Low-Pass Filters for a Temperature Drift Correction Method for Electromagnetic Induction Systems

Sensors (Basel). 2023 Aug 22;23(17):7322. doi: 10.3390/s23177322.

Abstract

Electromagnetic induction (EMI) systems are used for mapping the soil's electrical conductivity in near-surface applications. EMI measurements are commonly affected by time-varying external environmental factors, with temperature fluctuations being a big contributing factor. This makes it challenging to obtain stable and reliable data from EMI measurements. To mitigate these temperature drift effects, it is customary to perform a temperature drift calibration of the instrument in a temperature-controlled environment. This involves recording the apparent electrical conductivity (ECa) values at specific temperatures to obtain a look-up table that can subsequently be used for static ECa drift correction. However, static drift correction does not account for the delayed thermal variations of the system components, which affects the accuracy of drift correction. Here, a drift correction approach is presented that accounts for delayed thermal variations of EMI system components using two low-pass filters (LPF). Scenarios with uniform and non-uniform temperature distributions in the measurement device are both considered. The approach is developed using a total of 15 measurements with a custom-made EMI device in a wide range of temperature conditions ranging from 10 °C to 50 °C. The EMI device is equipped with eight temperature sensors spread across the device that simultaneously measure the internal ambient temperature during measurements. To parameterize the proposed correction approach, a global optimization algorithm called Shuffled Complex Evolution (SCE-UA) was used for efficient estimation of the calibration parameters. Using the presented drift model to perform corrections for each individual measurement resulted in a root mean square error (RMSE) of <1 mSm-1 for all 15 measurements.
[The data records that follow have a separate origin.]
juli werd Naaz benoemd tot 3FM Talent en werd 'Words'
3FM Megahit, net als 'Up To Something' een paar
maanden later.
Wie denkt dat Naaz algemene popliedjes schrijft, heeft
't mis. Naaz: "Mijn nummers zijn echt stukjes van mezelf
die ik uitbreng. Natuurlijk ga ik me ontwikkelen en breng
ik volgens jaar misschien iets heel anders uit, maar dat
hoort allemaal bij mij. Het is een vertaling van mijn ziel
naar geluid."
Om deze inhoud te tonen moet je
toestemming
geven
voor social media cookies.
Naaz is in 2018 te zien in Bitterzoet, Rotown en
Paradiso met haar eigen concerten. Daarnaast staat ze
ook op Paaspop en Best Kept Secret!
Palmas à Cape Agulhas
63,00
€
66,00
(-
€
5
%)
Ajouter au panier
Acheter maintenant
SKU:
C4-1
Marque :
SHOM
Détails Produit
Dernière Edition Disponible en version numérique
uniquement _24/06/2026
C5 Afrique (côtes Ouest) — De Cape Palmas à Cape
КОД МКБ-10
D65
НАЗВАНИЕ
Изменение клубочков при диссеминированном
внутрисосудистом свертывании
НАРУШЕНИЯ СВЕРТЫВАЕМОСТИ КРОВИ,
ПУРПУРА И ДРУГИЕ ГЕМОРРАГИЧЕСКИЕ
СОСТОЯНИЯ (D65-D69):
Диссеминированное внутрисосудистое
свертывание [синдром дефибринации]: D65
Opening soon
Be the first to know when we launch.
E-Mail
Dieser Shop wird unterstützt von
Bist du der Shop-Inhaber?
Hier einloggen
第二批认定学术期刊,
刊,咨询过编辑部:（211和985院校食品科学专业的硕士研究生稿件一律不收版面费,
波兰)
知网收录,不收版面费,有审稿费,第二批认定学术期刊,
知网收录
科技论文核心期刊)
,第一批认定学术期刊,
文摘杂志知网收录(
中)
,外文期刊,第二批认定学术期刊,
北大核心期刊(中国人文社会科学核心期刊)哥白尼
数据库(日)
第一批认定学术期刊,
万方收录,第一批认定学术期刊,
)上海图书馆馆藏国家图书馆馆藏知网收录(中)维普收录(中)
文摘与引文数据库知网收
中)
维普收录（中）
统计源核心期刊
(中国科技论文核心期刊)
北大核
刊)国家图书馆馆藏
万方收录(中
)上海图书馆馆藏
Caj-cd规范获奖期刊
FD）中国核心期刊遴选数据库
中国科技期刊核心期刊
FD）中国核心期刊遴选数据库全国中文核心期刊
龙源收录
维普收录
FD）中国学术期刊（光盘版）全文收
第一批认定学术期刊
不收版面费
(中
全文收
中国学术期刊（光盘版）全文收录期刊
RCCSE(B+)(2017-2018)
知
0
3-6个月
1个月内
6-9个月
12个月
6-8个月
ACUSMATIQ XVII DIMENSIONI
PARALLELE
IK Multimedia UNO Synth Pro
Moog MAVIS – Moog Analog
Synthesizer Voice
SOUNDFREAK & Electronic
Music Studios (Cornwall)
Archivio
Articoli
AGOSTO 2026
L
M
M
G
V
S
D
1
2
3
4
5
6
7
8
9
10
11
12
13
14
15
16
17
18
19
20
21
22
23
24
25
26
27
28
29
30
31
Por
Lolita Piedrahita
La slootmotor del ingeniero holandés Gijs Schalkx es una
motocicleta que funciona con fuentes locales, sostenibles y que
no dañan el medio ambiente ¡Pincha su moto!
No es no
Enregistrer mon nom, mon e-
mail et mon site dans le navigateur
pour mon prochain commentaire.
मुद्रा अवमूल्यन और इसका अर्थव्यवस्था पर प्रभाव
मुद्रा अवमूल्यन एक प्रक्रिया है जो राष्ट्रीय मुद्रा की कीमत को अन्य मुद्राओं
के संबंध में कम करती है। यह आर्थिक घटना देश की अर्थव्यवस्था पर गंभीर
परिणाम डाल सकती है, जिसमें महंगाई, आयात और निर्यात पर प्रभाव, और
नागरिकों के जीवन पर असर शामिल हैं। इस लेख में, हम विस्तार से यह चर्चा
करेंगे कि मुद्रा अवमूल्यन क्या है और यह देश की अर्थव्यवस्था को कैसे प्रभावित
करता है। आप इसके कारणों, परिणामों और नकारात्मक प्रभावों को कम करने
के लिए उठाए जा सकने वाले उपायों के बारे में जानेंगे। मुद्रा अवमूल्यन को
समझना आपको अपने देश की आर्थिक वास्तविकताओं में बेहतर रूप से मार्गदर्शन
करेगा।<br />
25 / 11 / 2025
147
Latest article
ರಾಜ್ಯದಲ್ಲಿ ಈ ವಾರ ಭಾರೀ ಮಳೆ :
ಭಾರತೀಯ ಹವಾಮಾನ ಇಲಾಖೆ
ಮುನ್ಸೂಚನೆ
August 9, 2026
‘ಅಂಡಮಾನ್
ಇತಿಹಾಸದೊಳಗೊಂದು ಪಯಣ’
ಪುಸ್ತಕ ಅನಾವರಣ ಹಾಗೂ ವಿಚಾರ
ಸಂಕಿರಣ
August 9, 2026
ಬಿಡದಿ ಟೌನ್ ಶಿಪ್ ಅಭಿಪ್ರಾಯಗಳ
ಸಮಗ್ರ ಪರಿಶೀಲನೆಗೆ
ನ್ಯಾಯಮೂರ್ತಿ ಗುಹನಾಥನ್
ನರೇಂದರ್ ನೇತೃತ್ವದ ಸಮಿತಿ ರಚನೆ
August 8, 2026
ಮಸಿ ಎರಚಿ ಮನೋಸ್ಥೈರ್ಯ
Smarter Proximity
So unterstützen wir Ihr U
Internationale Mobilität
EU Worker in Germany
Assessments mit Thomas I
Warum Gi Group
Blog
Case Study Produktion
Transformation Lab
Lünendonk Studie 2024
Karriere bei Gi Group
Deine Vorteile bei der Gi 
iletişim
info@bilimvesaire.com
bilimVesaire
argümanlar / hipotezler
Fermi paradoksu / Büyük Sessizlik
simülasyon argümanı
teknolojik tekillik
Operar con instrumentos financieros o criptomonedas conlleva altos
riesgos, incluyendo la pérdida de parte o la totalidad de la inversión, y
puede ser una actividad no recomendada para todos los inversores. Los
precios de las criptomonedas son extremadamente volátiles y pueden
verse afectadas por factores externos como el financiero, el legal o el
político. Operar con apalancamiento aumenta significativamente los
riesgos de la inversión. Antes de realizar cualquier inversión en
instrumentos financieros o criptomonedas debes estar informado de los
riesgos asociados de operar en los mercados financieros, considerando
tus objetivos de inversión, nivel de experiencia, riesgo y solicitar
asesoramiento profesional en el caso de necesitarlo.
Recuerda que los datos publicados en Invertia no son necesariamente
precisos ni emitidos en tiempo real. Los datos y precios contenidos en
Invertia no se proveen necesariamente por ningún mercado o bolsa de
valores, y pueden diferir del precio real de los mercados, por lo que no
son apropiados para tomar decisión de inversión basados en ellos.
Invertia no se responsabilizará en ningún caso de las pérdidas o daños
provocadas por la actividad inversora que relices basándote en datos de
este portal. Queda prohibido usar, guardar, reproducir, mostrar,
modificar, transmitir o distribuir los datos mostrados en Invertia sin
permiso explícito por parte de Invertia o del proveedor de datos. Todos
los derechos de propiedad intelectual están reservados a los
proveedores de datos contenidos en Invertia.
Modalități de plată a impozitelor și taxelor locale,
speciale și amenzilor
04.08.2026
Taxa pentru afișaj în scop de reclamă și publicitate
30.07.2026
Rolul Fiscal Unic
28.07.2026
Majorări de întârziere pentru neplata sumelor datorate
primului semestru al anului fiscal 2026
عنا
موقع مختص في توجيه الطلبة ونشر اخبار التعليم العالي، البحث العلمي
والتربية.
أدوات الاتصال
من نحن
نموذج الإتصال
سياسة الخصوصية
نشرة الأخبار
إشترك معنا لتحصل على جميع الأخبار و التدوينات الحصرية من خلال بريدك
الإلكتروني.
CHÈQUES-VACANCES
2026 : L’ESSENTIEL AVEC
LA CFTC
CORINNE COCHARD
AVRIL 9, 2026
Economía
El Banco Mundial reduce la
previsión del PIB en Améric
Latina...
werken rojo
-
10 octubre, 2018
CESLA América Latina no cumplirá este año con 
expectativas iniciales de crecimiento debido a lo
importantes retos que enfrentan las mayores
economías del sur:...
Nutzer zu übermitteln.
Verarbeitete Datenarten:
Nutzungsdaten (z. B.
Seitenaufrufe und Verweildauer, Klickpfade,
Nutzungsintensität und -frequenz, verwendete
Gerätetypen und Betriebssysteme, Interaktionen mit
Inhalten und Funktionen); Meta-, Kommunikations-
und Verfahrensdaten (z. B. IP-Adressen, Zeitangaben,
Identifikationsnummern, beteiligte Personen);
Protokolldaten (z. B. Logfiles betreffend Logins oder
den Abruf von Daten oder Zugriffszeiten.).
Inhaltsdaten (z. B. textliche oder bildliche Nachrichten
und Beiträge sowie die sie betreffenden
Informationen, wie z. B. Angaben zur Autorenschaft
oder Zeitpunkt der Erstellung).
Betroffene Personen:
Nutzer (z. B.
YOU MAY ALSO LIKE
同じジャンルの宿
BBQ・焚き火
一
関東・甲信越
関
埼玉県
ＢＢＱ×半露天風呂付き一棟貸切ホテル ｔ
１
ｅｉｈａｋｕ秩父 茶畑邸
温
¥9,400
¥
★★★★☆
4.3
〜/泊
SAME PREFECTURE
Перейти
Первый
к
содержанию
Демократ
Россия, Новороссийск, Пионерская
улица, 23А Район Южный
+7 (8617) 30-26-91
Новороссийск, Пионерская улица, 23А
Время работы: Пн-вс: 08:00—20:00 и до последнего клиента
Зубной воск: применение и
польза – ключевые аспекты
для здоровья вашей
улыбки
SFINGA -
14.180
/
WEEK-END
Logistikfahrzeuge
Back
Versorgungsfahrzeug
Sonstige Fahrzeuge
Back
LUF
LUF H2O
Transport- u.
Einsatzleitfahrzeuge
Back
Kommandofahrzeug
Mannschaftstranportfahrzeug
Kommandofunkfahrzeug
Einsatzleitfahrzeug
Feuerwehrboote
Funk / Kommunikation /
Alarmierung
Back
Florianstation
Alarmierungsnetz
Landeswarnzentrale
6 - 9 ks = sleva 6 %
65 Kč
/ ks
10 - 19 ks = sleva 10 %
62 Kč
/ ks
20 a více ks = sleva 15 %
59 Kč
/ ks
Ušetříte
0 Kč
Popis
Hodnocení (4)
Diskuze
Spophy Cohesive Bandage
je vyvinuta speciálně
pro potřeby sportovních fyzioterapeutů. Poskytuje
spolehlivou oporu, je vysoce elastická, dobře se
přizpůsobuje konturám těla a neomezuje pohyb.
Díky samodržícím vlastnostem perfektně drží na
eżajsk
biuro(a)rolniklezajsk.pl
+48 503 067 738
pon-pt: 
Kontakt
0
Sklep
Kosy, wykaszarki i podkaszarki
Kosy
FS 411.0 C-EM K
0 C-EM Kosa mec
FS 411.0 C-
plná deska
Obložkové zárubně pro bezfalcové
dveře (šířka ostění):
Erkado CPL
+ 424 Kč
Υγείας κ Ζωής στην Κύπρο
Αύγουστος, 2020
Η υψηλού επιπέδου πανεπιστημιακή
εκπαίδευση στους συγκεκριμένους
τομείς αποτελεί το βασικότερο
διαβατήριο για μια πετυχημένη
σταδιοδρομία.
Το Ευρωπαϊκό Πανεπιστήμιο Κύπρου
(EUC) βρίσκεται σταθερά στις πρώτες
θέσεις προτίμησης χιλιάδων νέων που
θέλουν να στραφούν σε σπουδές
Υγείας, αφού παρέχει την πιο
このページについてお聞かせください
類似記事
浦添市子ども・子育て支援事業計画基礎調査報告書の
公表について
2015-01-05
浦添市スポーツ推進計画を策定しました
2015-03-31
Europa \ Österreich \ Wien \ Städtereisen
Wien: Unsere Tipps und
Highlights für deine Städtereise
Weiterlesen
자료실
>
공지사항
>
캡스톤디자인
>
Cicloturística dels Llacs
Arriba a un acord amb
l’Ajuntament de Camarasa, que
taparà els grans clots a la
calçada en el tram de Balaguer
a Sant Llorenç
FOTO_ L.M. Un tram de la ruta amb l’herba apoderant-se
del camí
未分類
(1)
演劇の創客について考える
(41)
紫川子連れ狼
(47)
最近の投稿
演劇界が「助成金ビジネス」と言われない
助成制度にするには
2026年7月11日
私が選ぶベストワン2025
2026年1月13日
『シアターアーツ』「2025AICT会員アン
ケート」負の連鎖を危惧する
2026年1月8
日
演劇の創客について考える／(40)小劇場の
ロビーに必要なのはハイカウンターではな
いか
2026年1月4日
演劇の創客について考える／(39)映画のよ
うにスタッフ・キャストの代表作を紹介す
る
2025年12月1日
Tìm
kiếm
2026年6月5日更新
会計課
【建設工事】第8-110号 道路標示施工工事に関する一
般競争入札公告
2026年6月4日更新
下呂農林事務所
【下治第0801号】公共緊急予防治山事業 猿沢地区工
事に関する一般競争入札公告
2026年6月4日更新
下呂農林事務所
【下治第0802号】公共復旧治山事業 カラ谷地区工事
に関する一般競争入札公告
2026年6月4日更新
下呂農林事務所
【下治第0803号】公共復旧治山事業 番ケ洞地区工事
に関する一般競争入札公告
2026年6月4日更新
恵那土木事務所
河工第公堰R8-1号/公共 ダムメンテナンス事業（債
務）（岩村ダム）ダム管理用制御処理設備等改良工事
This shows that the drift model can properly describe the drift of the measurement device. Performing a drift correction simultaneously for all datasets resulted in a RMSE <1.2 mSm-1, which is considerably lower than the RMSE values of up to 4.5 mSm-1 obtained when using only a single LPF to perform drift corrections. This shows that the presented drift correction method based on two LPFs is more appropriate and effective for mitigating temperature drift effects.

Keywords: apparent electrical conductivity (ECa); electromagnetic induction (EMI); temperature drift correction.